Saved entries:
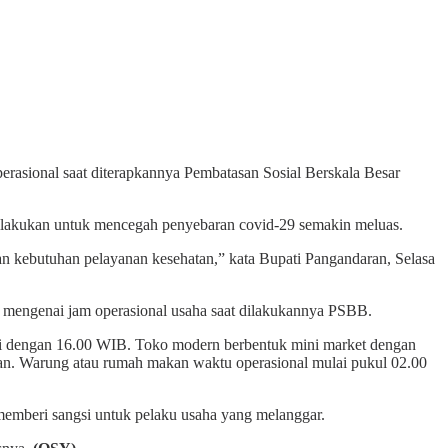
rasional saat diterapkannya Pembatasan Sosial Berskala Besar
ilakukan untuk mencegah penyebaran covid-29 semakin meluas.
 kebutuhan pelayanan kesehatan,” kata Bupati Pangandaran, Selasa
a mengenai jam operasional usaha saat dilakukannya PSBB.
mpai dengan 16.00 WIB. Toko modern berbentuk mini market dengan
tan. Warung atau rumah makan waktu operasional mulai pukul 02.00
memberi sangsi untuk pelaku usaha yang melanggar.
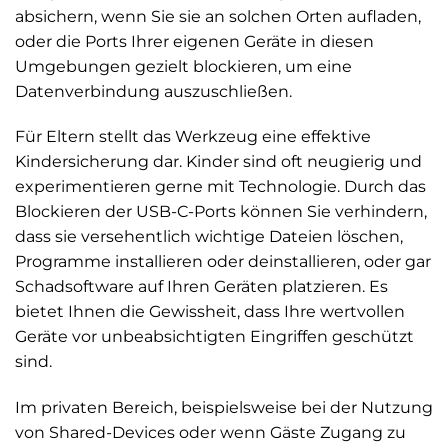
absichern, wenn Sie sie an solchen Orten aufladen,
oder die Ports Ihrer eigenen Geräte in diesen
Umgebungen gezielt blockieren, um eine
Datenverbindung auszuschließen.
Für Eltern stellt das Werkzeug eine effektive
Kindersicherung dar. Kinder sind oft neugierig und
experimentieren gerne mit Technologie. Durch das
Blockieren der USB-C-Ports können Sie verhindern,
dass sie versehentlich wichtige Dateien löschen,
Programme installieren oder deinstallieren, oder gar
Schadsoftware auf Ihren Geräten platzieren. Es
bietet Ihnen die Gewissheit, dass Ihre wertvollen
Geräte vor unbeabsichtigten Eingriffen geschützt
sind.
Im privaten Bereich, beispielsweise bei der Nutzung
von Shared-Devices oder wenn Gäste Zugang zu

**Problem:**
Please hand back every entry above exactly, with no images in the copy.

**Your solution:**
rasional saat diterapkannya Pembatasan Sosial Berskala Besar
ilakukan untuk mencegah penyebaran covid-29 semakin meluas.
 kebutuhan pelayanan kesehatan,” kata Bupati Pangandaran, Selasa
a mengenai jam operasional usaha saat dilakukannya PSBB.
mpai dengan 16.00 WIB. Toko modern berbentuk mini market dengan
tan. Warung atau rumah makan waktu operasional mulai pukul 02.00
memberi sangsi untuk pelaku usaha yang melanggar.
absichern, wenn Sie sie an solchen Orten aufladen,
oder die Ports Ihrer eigenen Geräte in diesen
Umgebungen gezielt blockieren, um eine
Datenverbindung auszuschließen.
Für Eltern stellt das Werkzeug eine effektive
Kindersicherung dar. Kinder sind oft neugierig und
experimentieren gerne mit Technologie. Durch das
Blockieren der USB-C-Ports können Sie verhindern,
dass sie versehentlich wichtige Dateien löschen,
Programme installieren oder deinstallieren, oder gar
Schadsoftware auf Ihren Geräten platzieren. Es
bietet Ihnen die Gewissheit, dass Ihre wertvollen
Geräte vor unbeabsichtigten Eingriffen geschützt
sind.
Im privaten Bereich, beispielsweise bei der Nutzung
von Shared-Devices oder wenn Gäste Zugang zu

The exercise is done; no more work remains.